Entanglement per una futura Internet quantistica, c’è chi ci crede

In un articolo apparso su Horizon c’è un’interessante intervista al professor Ronald Hanson dell’Università Tecnica di Delft, Paesi Bassi, in cui il ricercatore fa alcune riflessioni sulla consistenza delle previsioni riguardo ad una futura eventuale Internet quantistica.
Lo scienziato ritiene che l’Internet quantistica potrà essere realizzata in futuro ma andrà ad affiancare l’attuale Internet in quanto quella basata su una struttura quantistica si rivelerà molto più costosa e complessa da realizzare e quindi forse non conveniente da usare per le azioni più quotidiane sulla Rete.

La parte dell’intervista più interessante, però, è quella riguardante il fenomeno dell’entanglement quantistico e di una sua eventuale applicazione per quanto riguarda la comunicazione e quindi riguardo una Internet quantistica del futuro.
Hanson, nonostante ad oggi ancora non si sia neanche ben compreso il fenomeno, sembra essere fortemente ottimista riguardo una tale ipotesi.

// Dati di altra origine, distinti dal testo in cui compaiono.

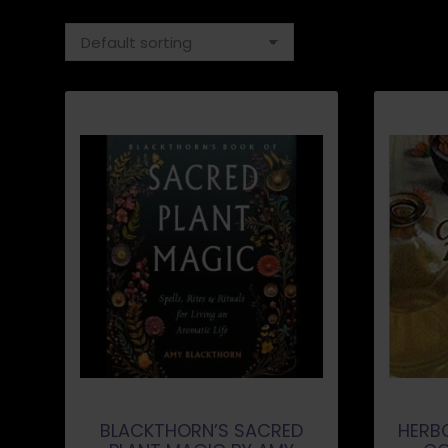
BLACKTHORN’S SACRED
HERB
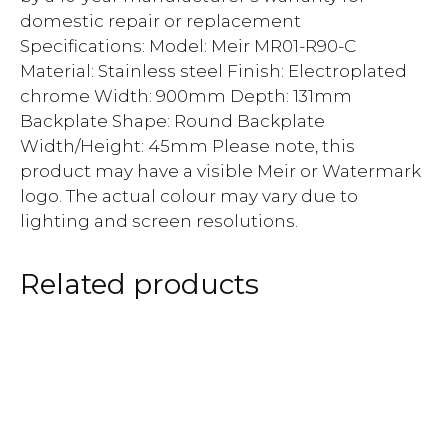
domestic repair or replacement
Specifications: Model: Meir MR01-R90-C
Material: Stainless steel Finish: Electroplated
chrome Width: 900mm Depth: 131mm
Backplate Shape: Round Backplate
Width/Height: 45mm Please note, this
product may have a visible Meir or Watermark
logo. The actual colour may vary due to
lighting and screen resolutions.
Related products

Già nel 2014 lo scienziato aveva annunciato di aver collegato, proprio tramite questo strano effetto quantistico, due particelle a tre metri di distanza e di aver teletrasportato informazioni dall’una all’altra.
Questa sorta di teletrasporto quantistico è l’idea alla base secondo cui un’informazione che si trova in una particella scompare letteralmente da quest’ultima per apparire in un’altra, posta a qualsiasi distanza (3 metri o anche 3 miliardi di km).

La cosa più interessante del fenomeno è che queste informazioni non si muovono tramite un vettore fisico e non sono codificate tramite impulsi di luce, come avviene con le comunicazioni digitali tradizionali.
In sostanza, l’informazione non si muove dal mittente al ricevitore ma scompare nei pressi del mittente per ricomparire istantaneamente nei pressi del ricevitore.

Tra l’altro, dato che è ormai dato per certo che la potenza dei futuri computer quantistici possa decriptare praticamente di tutto, l’entanglement quantistico potrebbe rivelarsi il fenomeno fondamentale per far sì che un’eventuale Internet quantistica futura possa risultare sicura, in sostanza che le informazioni non possano essere in alcun modo intercettate.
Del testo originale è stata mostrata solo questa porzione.